Mi nieta July escuchó a Mozart desde el vientre materno. Hace seis meses, a sus cinco años y medio, me visitó con sus padres desde su país de residencia. Como siempre, por ser escritor de domingo, escribo desde temprano escuchando a mi clásico favorito, Mozart. Escuchaba el “Concierto de clarinete y orquesta, K. 622” y, a los pocos minutos, July estaba a mi lado dándome las gracias por poner la música “de ella”. Esta vez yo era el anfitrión y me hizo recordar que, meses antes, hospedado en casa de mis dos hijos, escuché por la noche ese concierto. Pensé que se trataba de algún melómano vecino. Por la mañana le pregunte a su madre, se sonrió y me dijo que July no se dormía sin escuchar a Mozart. Imagínense la sorpresa que me da mi nietecita, a mí, el escritor que ha adoptado el lema “Dios y Mozart, su profeta”.
En los primeros días de abril viajé para visitarlos. Le pregunté si está en el kínder y me respondió, con orgullo, “no, estoy en parvularia”. Cumplió seis años. Le pregunté si sigue escuchando a Mozart, me respondió que sí, pero que también baila música de Shakira y canta canciones en francés. Le pedí que cantara y entonara tres; ella se sabía seis. Luego me dijo que iba a bailar. Acepté. Encendió un aparato electrónico que parece teléfono y, al sonar la música, comenzó su baile imitando el estilo de la colombiana. Shakira y Mozart es una mezcla no muy complementaria, pero se explica en una niña de su edad.
Esto me hace ratificar que, pese a las facilidades de YouTube, muy raras veces tenemos la oportunidad de escuchar música orquestada, como la mozartiana. Yo la relaciono con la poesía. Si lees poemas, o te los leen, en especial en la primera infancia, hay posibilidades de reconocer la poesía con facilidad por contar con registros cerebrales previos.
El acercamiento emocional a los múltiples sonidos organizados de la música produce en la persona un elevarse a valores que estimulan la solidaridad con los demás, que la vuelven creativa, propositiva y neutralizan reacciones violentas.
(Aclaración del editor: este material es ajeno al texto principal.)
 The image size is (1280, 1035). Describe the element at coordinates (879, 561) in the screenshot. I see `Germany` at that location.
Igual sucede con la palabra imaginada, el poema, ese lenguaje figurado, de tal forma emotivo, que lo que se dice a través de él “no puede decirse de otro modo”. Esta es una de las definiciones de poesía que más acepto, pues es un género literario que solo puede captarse completamente en sus valores si ya contamos con el marco de referencia cerebral. De la misma manera, esto es válido para los sonidos musicales, cuya “traducción” solo puede hacerse interpretando emociones placenteras y espirituales: el gran papel formativo de las manifestaciones artísticas. Para lograrlo, según está comprobado por los neurólogos, debemos comenzar en la primera infancia.
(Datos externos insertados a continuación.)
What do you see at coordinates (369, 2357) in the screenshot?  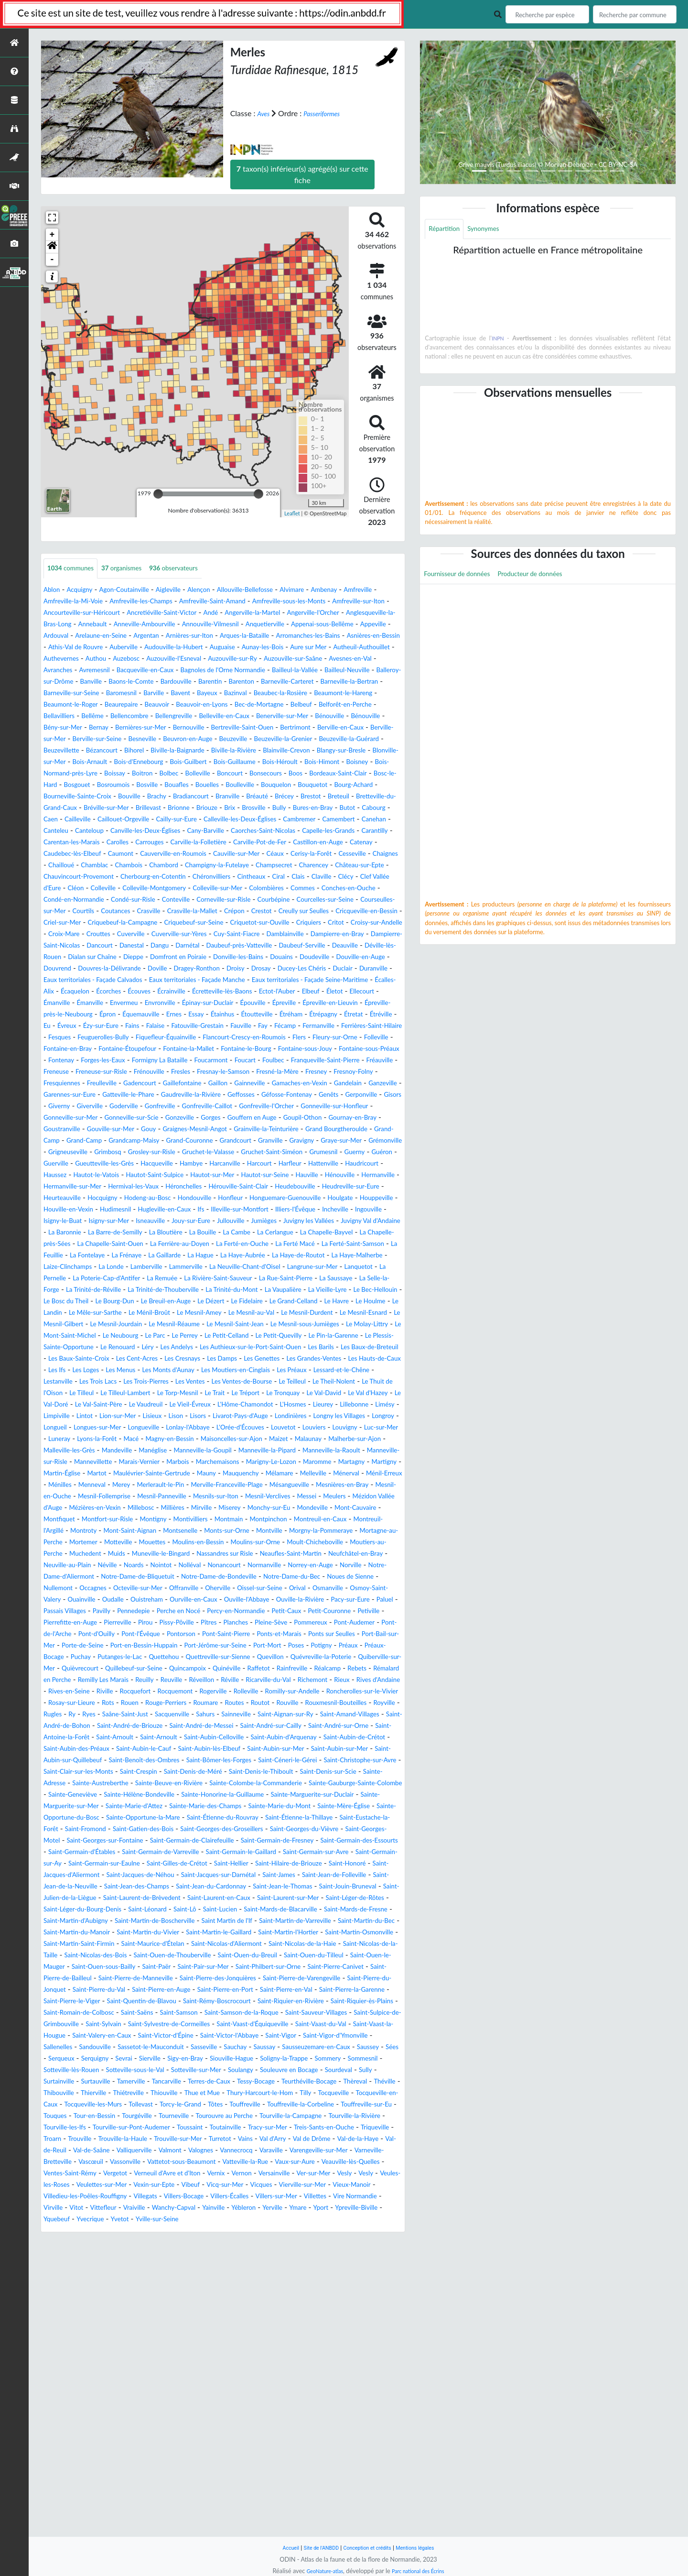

“El niño de dos o tres años asume el ambiente en que vive”, dice Rita Levi Montalcini (ganadora del Premio Nobel de Medicina en 1986 por sus estudios del cerebro) en una entrevista dada al cumplir los 97 años.
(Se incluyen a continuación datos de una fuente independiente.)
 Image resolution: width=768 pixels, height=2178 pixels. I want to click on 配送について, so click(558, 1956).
“Si cambiamos la forma de educar a los niños, de enfrentarlos con la vida, quizá cambiaremos el mundo. Los métodos tradicionales son absurdos”, continúa. Su entrevistador, luego, la cuestiona por las actividades que realiza a su edad. “Trabajo para becar a niñas africanas, para que estudien y prosperen ellas y sus países. Sigo investigando, sigo pensando”, responde. “¿No se jubila?”, le preguntan. “¡Jamás! ¡La jubilación está destruyendo cerebros! Mucha gente se jubila y se abandona... Esto enferma el cerebro”.